Hope that clarifies.

reporider commented 5 years ago

@felix-johnny I am using from the subset of arm_fully_connected_q7/15() or arm_fully_connected_q7/15_opt() functions as you said.

Also in the CNN model (4 CNN layers followed by 2 fully connected layers), the 8-bit CNN model has a run-time of 297ms and 16-bit CNN model has a run-time of 655ms. Can you clarify this confusion as the 8-bit model has less run-time compared to 16-bit model unlike the previous model with only fully connected layers? I use the following functions in CNN model

->arm_convolve_HWC_q7/q15_fast_nonsquare() ->arm_fully_connected_q7/15()

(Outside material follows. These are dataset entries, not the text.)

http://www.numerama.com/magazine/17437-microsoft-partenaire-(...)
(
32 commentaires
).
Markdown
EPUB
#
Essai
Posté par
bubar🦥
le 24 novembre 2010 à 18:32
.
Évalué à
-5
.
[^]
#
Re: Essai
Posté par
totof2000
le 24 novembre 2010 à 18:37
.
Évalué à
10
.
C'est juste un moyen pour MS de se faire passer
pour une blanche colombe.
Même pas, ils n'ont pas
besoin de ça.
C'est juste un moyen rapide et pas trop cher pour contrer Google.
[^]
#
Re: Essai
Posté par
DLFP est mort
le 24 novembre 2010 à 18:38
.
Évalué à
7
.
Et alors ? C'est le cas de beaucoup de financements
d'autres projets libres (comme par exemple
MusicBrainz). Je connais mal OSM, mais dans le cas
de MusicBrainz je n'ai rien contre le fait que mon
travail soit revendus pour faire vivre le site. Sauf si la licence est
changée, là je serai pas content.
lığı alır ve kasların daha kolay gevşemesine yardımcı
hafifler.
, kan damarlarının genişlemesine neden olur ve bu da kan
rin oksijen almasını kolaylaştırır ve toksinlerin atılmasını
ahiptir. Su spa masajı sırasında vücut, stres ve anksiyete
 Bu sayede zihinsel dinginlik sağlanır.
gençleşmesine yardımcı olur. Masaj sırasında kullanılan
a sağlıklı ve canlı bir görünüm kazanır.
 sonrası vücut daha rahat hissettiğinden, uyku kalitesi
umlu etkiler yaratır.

felix-johnny commented 5 years ago

@reporider I did a quick check on the cycles for arm_convolve_HWC_q7/q15_fast_nonsquare() using a tensor of size 16x16x32 ; kernel of size 4x4x32x32; output size of 13x13x32 and using ARM Compiler 6 @ -02 optimization level on Cortex M7 target(ST Nucleo board). The q7 version was relatively slower(~30 %) than the q15 version. They use differing variants of im2col optimization technique and is fair to say that won't match in terms of cycles consumed.

With the details provided, I am not sure why see a lower performance for the 16 bit version. You could profile the functions one at a time and check. But, if you would like us to check, please provide all of the information below.

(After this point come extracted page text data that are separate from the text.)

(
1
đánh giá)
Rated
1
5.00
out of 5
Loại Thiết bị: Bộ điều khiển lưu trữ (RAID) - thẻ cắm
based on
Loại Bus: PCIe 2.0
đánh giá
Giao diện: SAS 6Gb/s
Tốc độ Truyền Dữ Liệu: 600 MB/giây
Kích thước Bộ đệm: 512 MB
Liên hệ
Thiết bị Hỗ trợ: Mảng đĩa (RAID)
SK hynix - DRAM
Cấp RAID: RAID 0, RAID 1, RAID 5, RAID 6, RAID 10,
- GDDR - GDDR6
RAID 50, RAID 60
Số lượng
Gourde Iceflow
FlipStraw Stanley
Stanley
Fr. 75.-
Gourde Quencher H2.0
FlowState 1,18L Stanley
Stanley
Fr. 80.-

  1. API calls complete with all arguments. e.g, arm_convolve_HWC_q15_fast_nonsquare( NA, 32, 32 , ...NA, NA) where NA's are the buffers.
  2. Target in use
  3. Compiler version
  4. Compiler optimization level
reporider commented 5 years ago

@felix-johnny Please find the information below and help me to understand runtimes for 8-bit and 16-bit CNN models.

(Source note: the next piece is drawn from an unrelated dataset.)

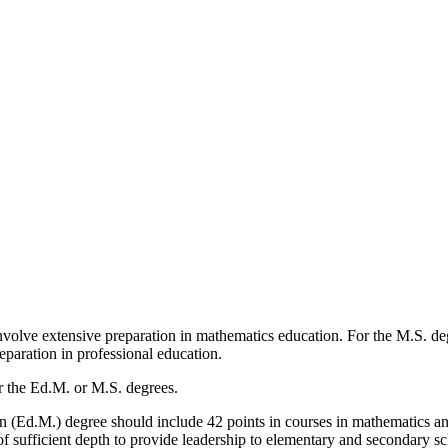
volve extensive preparation in mathematics education. For the M.S. deg
eparation in professional education.
er the Ed.M. or M.S. degrees.
ion (Ed.M.) degree should include 42 points in courses in mathematics
of sufficient depth to provide leadership to elementary and secondary s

1.API calls and arguments CNN model architecture (API arguments are similar to cifar10 example) arm_convolve_HWC_q7/q15_fast_nonsquare arm_relu_q7/q15 arm_convolve_HWC_q7/q15_fast_nonsquare arm_relu_q7/q15 arm_convolve_HWC_q7/q15_fast_nonsquare arm_relu_q7/q15 arm_convolve_HWC_q7/q15_fast_nonsquare arm_relu_q7/q15 arm_fully_connected_q7/q15 arm_relu_q7/q15 arm_fully_connected_q7/q15 arm_softmax_q7/q15

parameters.h (8-bit/16bit)

define CONV1_IP_DIM_X 22

define CONV1_IP_DIM_Y 1

define CONV1_IP_CH 4

define CONV1_KER_DIM_X 3

define CONV1_KER_DIM_Y 1

define CONV1_PADDING_X 1

define CONV1_PADDING_Y 0

define CONV1_STRIDE_X 1

define CONV1_STRIDE_Y 1

define CONV1_OUT_CH 128

define CONV1_OUT_DIM_X 22

define CONV1_OUT_DIM_Y 1

define CONV2_IP_DIM_X 22

define CONV2_IP_DIM_Y 1

define CONV2_IP_CH 128

define CONV2_KER_DIM_X 3

define CONV2_KER_DIM_Y 1

define CONV2_PADDING_X 1

define CONV2_PADDING_Y 0

define CONV2_STRIDE_X 1

define CONV2_STRIDE_Y 1

define CONV2_OUT_CH 64

define CONV2_OUT_DIM_X 22

define CONV2_OUT_DIM_Y 1

define CONV3_IP_DIM_X 22

define CONV3_IP_DIM_Y 1

define CONV3_IP_CH 64

define CONV3_KER_DIM_X 3

define CONV3_KER_DIM_Y 1

define CONV3_PADDING_X 1

define CONV3_PADDING_Y 0

define CONV3_STRIDE_X 1

define CONV3_STRIDE_Y 1

define CONV3_OUT_CH 32

define CONV3_OUT_DIM_X 22

define CONV3_OUT_DIM_Y 1

define CONV4_IP_DIM_X 22

define CONV4_IP_DIM_Y 1

define CONV4_IP_CH 32

define CONV4_KER_DIM_X 3

define CONV4_KER_DIM_Y 1

define CONV4_PADDING_X 1

define CONV4_PADDING_Y 0

define CONV4_STRIDE_X 1

define CONV4_STRIDE_Y 1

define CONV4_OUT_CH 16

define CONV4_OUT_DIM_X 22

define CONV4_OUT_DIM_Y 1

define IP1_DIM 22116

define IP1_OUT 64

define IP2_DIM 64

define IP2_OUT 13

  1. target - nRF52840(Cortex-M4)
  2. compiler version - V6.10.1
  3. compiler optimization level - Level 0 (-O0)
felix-johnny commented 5 years ago

@reporider Is it this example that you are trying to work out? https://github.com/ARM-software/ML-examples/blob/master/cmsisnn-cifar10/code/m4/nn.cpp

reporider commented 5 years ago

@felix-johnny yes, but the application is not for image classification. Please let me know if you need more information to check runtimes of 8bit/16bit CNN models.